Vivendi sells SFR to Numericable.
The French conglomerate Vivendi made a final decision to sell its mobile operator, SFR, to Altice/Numericable, controlled by billionaire Patrice Drahi, rejecting rival Martin Bouygues offer. Bouygues had mobilized all his resources to get SFR, enlisting the help of Economics and Industry Minister Arnaud Montebourg, who openly supported his version of the deal. Vivendi's chief executive Jean-Rene Fourtou, however, remained in favor of the Numericable deal, explaining that the Bouygues option would have created a mobile operator with a 47 percent market share, "untenable in terms of competition." Fourtou explained that regulators would have demanded serious concessions to a competitor, Free, which Vivendi thought would put Bouygues-SFR at a disadvantage. Besides, Vivendi's board saw promise in the combination of mobile and cable, for which Drahi is a powerful evangelist. Since Vivendi keeps 20 percent in the merged SFR-Numericable, it has chosen a future-oriented model over a competition-reducing move: A smart decision.
Pro-Russian protesters seize government buildings in eastern Ukraine.
Angry pro-Russian crowds, apparently augmented with "tourists" bused in from Russia, seized government buildings in three major industrial cities in Eastern Ukraine: Donetsk, Kharkov and Lugansk. Ukraine's acting interior minister Arsen Avakov believes the action was "ordered and paid for" Russian President Vladimir Putin and deposed Ukrainian leader Viktor Yanukovych. He promised to "bring the situation under control bloodlessly," but the ability of the interim government in Kiev to control the country is highly doubtful. The protesters in the east understand that even the threat of violence against them may provoke Putin to make a military move against Ukraine, which Kiev fears because it effectively has no army. There is no effective counterbalance to Putin's successful attempts to destabilize Ukraine. Coupled with Russia's insistence on the repayment of $2.2 billion in Ukrainian debt to Russia's natural gas monopoly, Gazprom, the clashes in the eastern cities appear designed to make the Ukrainian authorities bow to Moscow and forget European ambitions.
World's top cement producers announce possible merger.

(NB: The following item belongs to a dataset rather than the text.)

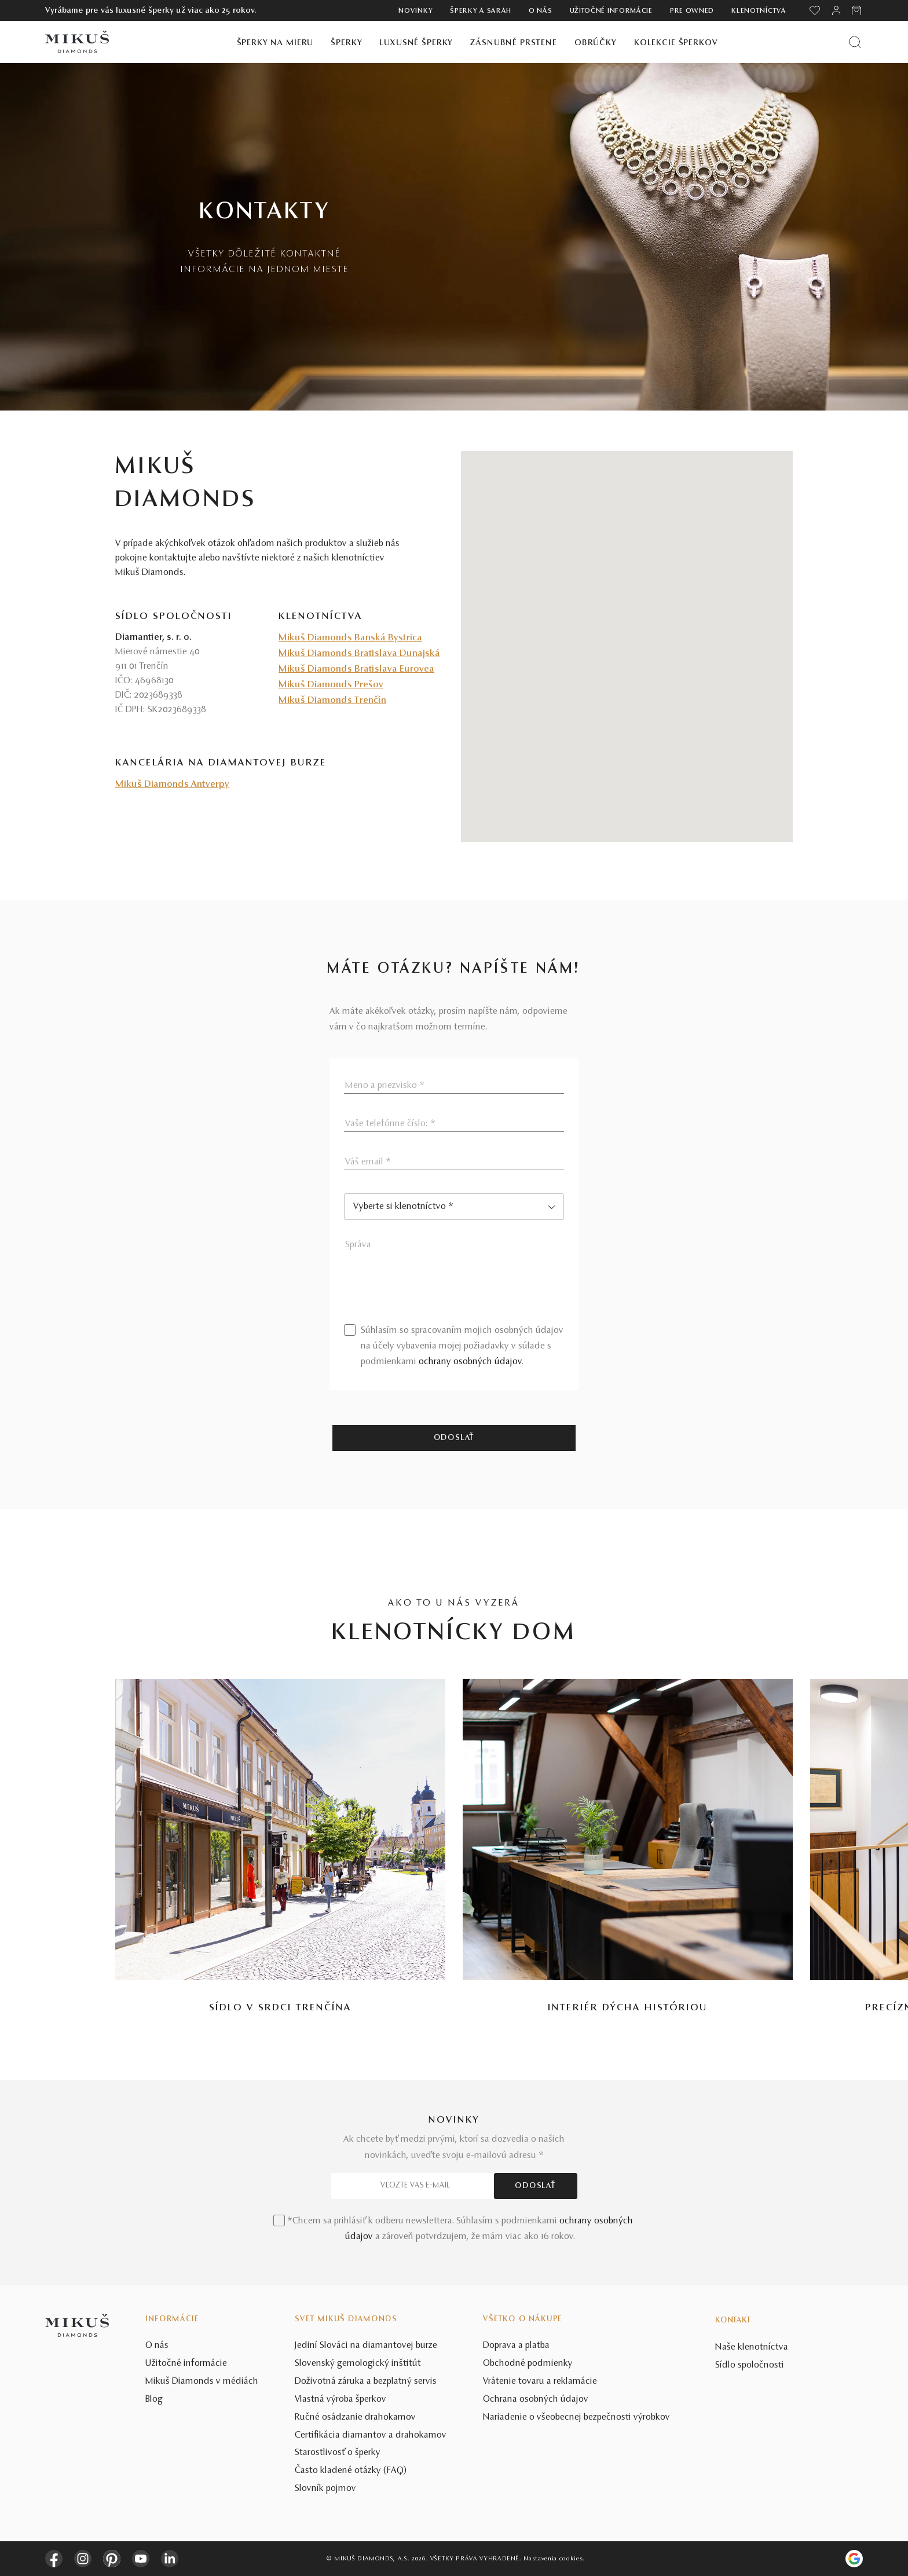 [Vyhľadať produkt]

France's Lafarge and Switzerland's Holcim plan to merge, creating the world's biggest construction materials company with a combined market value of $50 billion. For this to happen, however, the companies must overcome antitrust hurdles: The combined entity would control 60 percent of the market in France and Canada and 30 percent in the U.S. Lafarge and Holcim say they are willing to sell off $8 billion worth of assets throughout the world to satisfy regulators. The European Commission is already investigating the two market leaders and six other companies for allegedly setting up a cement cartel. On the face of it, there is no reason for the authorities to allow a merger that will clearly create a single dominant player in the construction materials industry. The two companies' announcement means, however, that they are reasonably confident this can somehow be done. If that is so, it's rather pointless for the EU to have an antitrust regulator.
French employers and unions agree on "right to disconnect".
After six months of tense negotiations, the French employers' associations for the consulting and tech industries, Syntec and Cinov, agreed with the labor unions that employees should have the right to disconnect all means of communication, including computers, telephones and other mobile devices, outside working hours as a means to make sure they are actually resting when they are not at the office. This may be just an empty declaration, but it is the first time in France that the right to disconnect has been put in an official document. It deserves further promotion: given the ubiquity of communications, many people never really get off work.